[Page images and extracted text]

····················

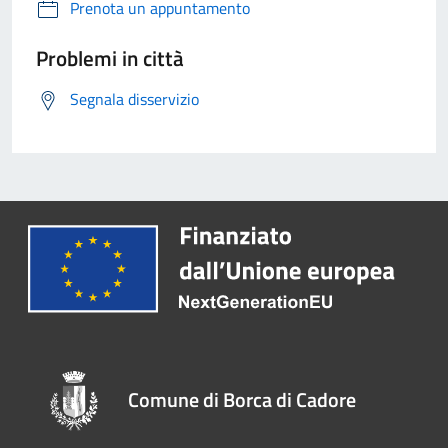
Prenota un appuntamento
Problemi in città
Segnala disservizio
Comune di Borca di Cadore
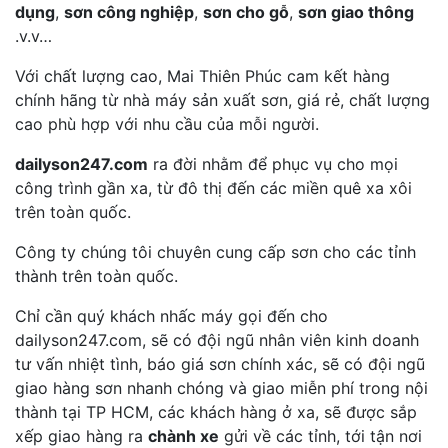
dụng
,
sơn công nghiệp
,
sơn cho gỗ
,
sơn giao thông
.v.v…
Với chất lượng cao, Mai Thiên Phúc cam kết hàng
chính hãng từ nhà máy sản xuất sơn, giá rẻ, chất lượng
cao phù hợp với nhu cầu của mỗi người.
dailyson247.com
ra đời nhằm để phục vụ cho mọi
công trình gần xa, từ đô thị đến các miền quê xa xôi
trên toàn quốc.
Công ty chúng tôi chuyên cung cấp sơn cho các tỉnh
thành trên toàn quốc.
Chỉ cần quý khách nhấc máy gọi đến cho
dailyson247.com, sẽ có đội ngũ nhân viên kinh doanh
tư vấn nhiệt tình, báo giá sơn chính xác, sẽ có đội ngũ
giao hàng sơn nhanh chóng và giao miễn phí trong nội
thành tại TP HCM, các khách hàng ở xa, sẽ được sắp
xếp giao hàng ra
chành xe
gửi về các tỉnh, tới tận nơi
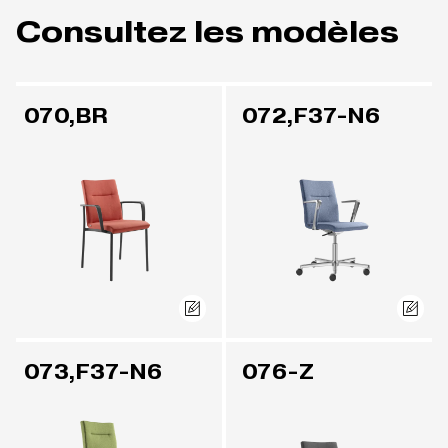
Consultez les modèles
070,BR
072,F37-N6
073,F37-N6
076-Z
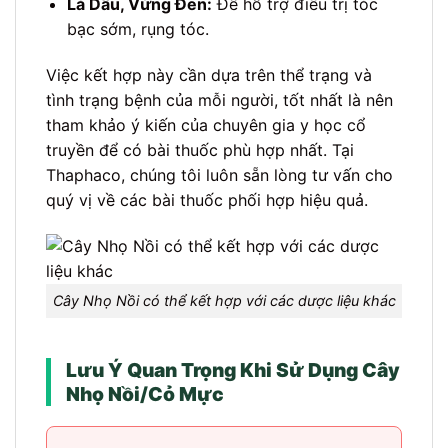
Lá Dâu, Vừng Đen:
Để hỗ trợ điều trị tóc
bạc sớm, rụng tóc.
Việc kết hợp này cần dựa trên thể trạng và
tình trạng bệnh của mỗi người, tốt nhất là nên
tham khảo ý kiến của chuyên gia y học cổ
truyền để có bài thuốc phù hợp nhất. Tại
Thaphaco, chúng tôi luôn sẵn lòng tư vấn cho
quý vị về các bài thuốc phối hợp hiệu quả.
Cây Nhọ Nồi có thể kết hợp với các dược liệu khác
Lưu Ý Quan Trọng Khi Sử Dụng Cây
Nhọ Nồi/Cỏ Mực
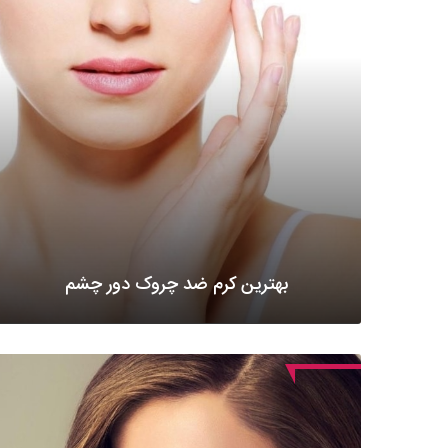
بهترین کرم ضد چروک دور چشم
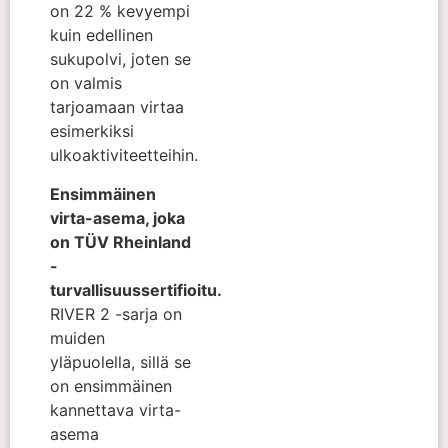
on 22 % kevyempi
kuin edellinen
sukupolvi, joten se
on valmis
tarjoamaan virtaa
esimerkiksi
ulkoaktiviteetteihin.
Ensimmäinen
virta-asema, joka
on TÜV Rheinland
-
turvallisuussertifioitu.
RIVER 2 -sarja on
muiden
yläpuolella, sillä se
on ensimmäinen
kannettava virta-
asema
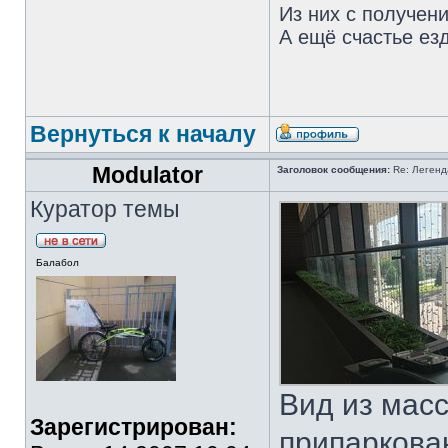
Из них с получен
А ещё счастье езд
Вернуться к началу
Modulator
Заголовок сообщения:
Re: Легенда
Куратор темы
Балабол
Вид из масс
Зарегистрирован:
припаркова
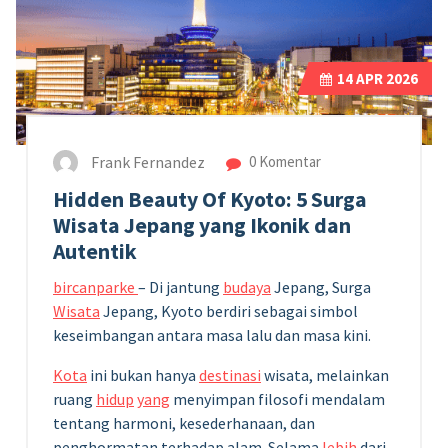
14
APR 2026
Frank Fernandez
0 Komentar
Hidden Beauty Of Kyoto: 5 Surga
Wisata Jepang yang Ikonik dan
Autentik
bircanparke
– Di jantung
budaya
Jepang, Surga
Wisata
Jepang, Kyoto berdiri sebagai simbol
keseimbangan antara masa lalu dan masa kini.
Kota
ini bukan hanya
destinasi
wisata, melainkan
ruang
hidup
yang
menyimpan filosofi mendalam
tentang harmoni, kesederhanaan, dan
penghormatan terhadap alam. Selama
lebih
dari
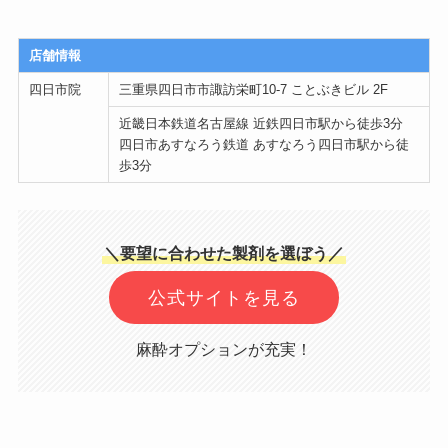
店舗情報
四日市院
三重県四日市市諏訪栄町10-7 ことぶきビル 2F
近畿日本鉄道名古屋線 近鉄四日市駅から徒歩3分
四日市あすなろう鉄道 あすなろう四日市駅から徒
歩3分
＼要望に合わせた製剤を選ぼう／
公式サイトを見る
麻酔オプションが充実！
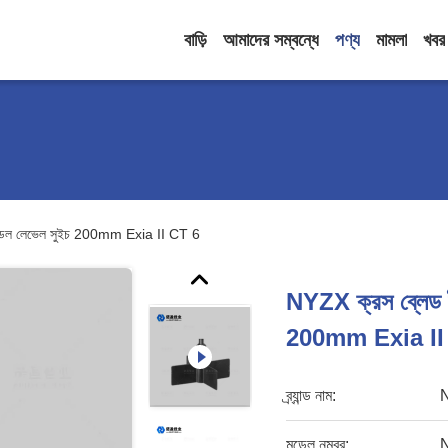
বাড়ি
আমাদের সম্বন্ধে
পণ্য
মামলা
খবর
যাডেল লেভেল সুইচ 200mm Exia II CT 6
NYZX ক্রস ব্লেড ট
200mm Exia II
ব্র্যান্ড নাম:
মডেল নম্বর:
N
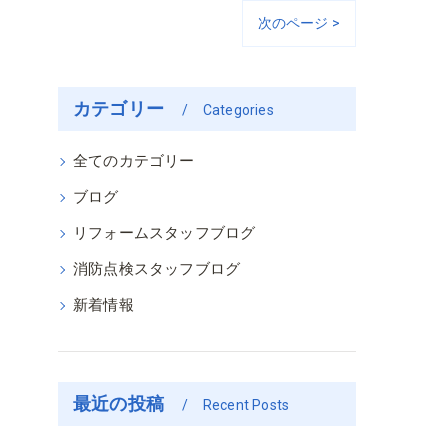
次のページ >
カテゴリー
Categories
全てのカテゴリー
ブログ
リフォームスタッフブログ
消防点検スタッフブログ
新着情報
最近の投稿
Recent Posts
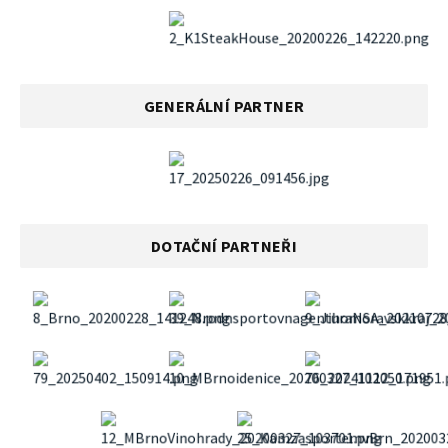
GENERÁLNÍ PARTNER
DOTAČNÍ PARTNEŘI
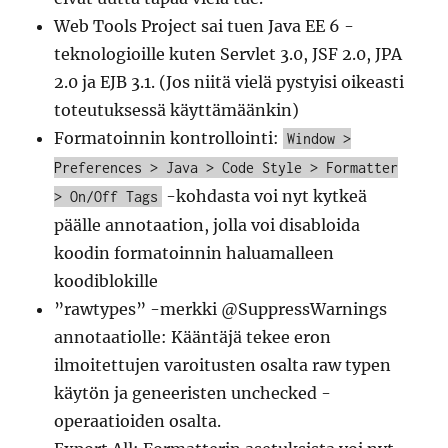
Web Tools Project sai tuen Java EE 6 -
teknologioille kuten Servlet 3.0, JSF 2.0, JPA
2.0 ja EJB 3.1. (Jos niitä vielä pystyisi oikeasti
toteutuksessä käyttämäänkin)
Formatoinnin kontrollointi:
Window >
Preferences > Java > Code Style > Formatter
-kohdasta voi nyt kytkeä
> On/Off Tags
päälle annotaation, jolla voi disabloida
koodin formatoinnin haluamalleen
koodiblokille
”rawtypes” -merkki @SuppressWarnings
annotaatiolle: Kääntäjä tekee eron
ilmoitettujen varoitusten osalta raw typen
käytön ja geneeristen unchecked -
operaatioiden osalta.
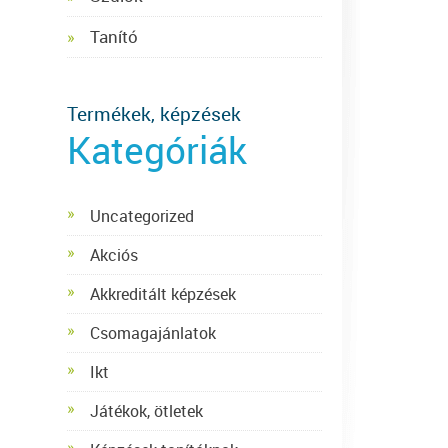
Tanító
Termékek, képzések
Kategóriák
Uncategorized
Akciós
Akkreditált képzések
Csomagajánlatok
Ikt
Játékok, ötletek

····················

ASSIGNMENT >>
All entries should be given again exactly, except that pictures are to be excluded.

EXERCISE RESPONSE >>
Prenota un appuntamento
Problemi in città
Segnala disservizio
Comune di Borca di Cadore
dụng
,
sơn công nghiệp
,
sơn cho gỗ
,
sơn giao thông
.v.v…
Với chất lượng cao, Mai Thiên Phúc cam kết hàng
chính hãng từ nhà máy sản xuất sơn, giá rẻ, chất lượng
cao phù hợp với nhu cầu của mỗi người.
dailyson247.com
ra đời nhằm để phục vụ cho mọi
công trình gần xa, từ đô thị đến các miền quê xa xôi
trên toàn quốc.
Công ty chúng tôi chuyên cung cấp sơn cho các tỉnh
thành trên toàn quốc.
Chỉ cần quý khách nhấc máy gọi đến cho
dailyson247.com, sẽ có đội ngũ nhân viên kinh doanh
tư vấn nhiệt tình, báo giá sơn chính xác, sẽ có đội ngũ
giao hàng sơn nhanh chóng và giao miễn phí trong nội
thành tại TP HCM, các khách hàng ở xa, sẽ được sắp
xếp giao hàng ra
chành xe
gửi về các tỉnh, tới tận nơi
Consultez les modèles
070,BR
072,F37-N6
073,F37-N6
076-Z
Lá Dâu, Vừng Đen:
Để hỗ trợ điều trị tóc
bạc sớm, rụng tóc.
Việc kết hợp này cần dựa trên thể trạng và
tình trạng bệnh của mỗi người, tốt nhất là nên
tham khảo ý kiến của chuyên gia y học cổ
truyền để có bài thuốc phù hợp nhất. Tại
Thaphaco, chúng tôi luôn sẵn lòng tư vấn cho
quý vị về các bài thuốc phối hợp hiệu quả.
Cây Nhọ Nồi có thể kết hợp với các dược liệu khác
Lưu Ý Quan Trọng Khi Sử Dụng Cây
Nhọ Nồi/Cỏ Mực
بهترین کرم ضد چروک دور چشم
on 22 % kevyempi
kuin edellinen
sukupolvi, joten se
on valmis
tarjoamaan virtaa
esimerkiksi
ulkoaktiviteetteihin.
Ensimmäinen
virta-asema, joka
on TÜV Rheinland
-
turvallisuussertifioitu.
RIVER 2 -sarja on
muiden
yläpuolella, sillä se
on ensimmäinen
kannettava virta-
asema
Из них с получен
А ещё счастье езд
Вернуться к началу
Modulator
Заголовок сообщения:
Re: Легенда
Куратор темы
Балабол
Вид из масс
Зарегистрирован:
припаркова
14
APR 2026
Frank Fernandez
0 Komentar
Hidden Beauty Of Kyoto: 5 Surga
Wisata Jepang yang Ikonik dan
Autentik
bircanparke
– Di jantung
budaya
Jepang, Surga
Wisata
Jepang, Kyoto berdiri sebagai simbol
keseimbangan antara masa lalu dan masa kini.
Kota
ini bukan hanya
destinasi
wisata, melainkan
ruang
hidup
yang
menyimpan filosofi mendalam
tentang harmoni, kesederhanaan, dan
penghormatan terhadap alam. Selama
lebih
dari
店舗情報
四日市院
三重県四日市市諏訪栄町10-7 ことぶきビル 2F
近畿日本鉄道名古屋線 近鉄四日市駅から徒歩3分
四日市あすなろう鉄道 あすなろう四日市駅から徒
歩3分
＼要望に合わせた製剤を選ぼう／
公式サイトを見る
麻酔オプションが充実！
বাড়ি
আমাদের সম্বন্ধে
পণ্য
মামলা
খবর
যাডেল লেভেল সুইচ 200mm Exia II CT 6
NYZX ক্রস ব্লেড ট
200mm Exia II
ব্র্যান্ড নাম:
মডেল নম্বর:
N
次のページ >
カテゴリー
Categories
全てのカテゴリー
ブログ
リフォームスタッフブログ
消防点検スタッフブログ
新着情報
最近の投稿
Recent Posts
GENERÁLNÍ PARTNER
DOTAČNÍ PARTNEŘI
Web Tools Project sai tuen Java EE 6 -
teknologioille kuten Servlet 3.0, JSF 2.0, JPA
2.0 ja EJB 3.1. (Jos niitä vielä pystyisi oikeasti
toteutuksessä käyttämäänkin)
Formatoinnin kontrollointi:
Window >
Preferences > Java > Code Style > Formatter
-kohdasta voi nyt kytkeä
> On/Off Tags
päälle annotaation, jolla voi disabloida
koodin formatoinnin haluamalleen
koodiblokille
”rawtypes” -merkki @SuppressWarnings
annotaatiolle: Kääntäjä tekee eron
ilmoitettujen varoitusten osalta raw typen
käytön ja geneeristen unchecked -
operaatioiden osalta.
Tanító
Termékek, képzések
Kategóriák
Uncategorized
Akciós
Akkreditált képzések
Csomagajánlatok
Ikt
Játékok, ötletek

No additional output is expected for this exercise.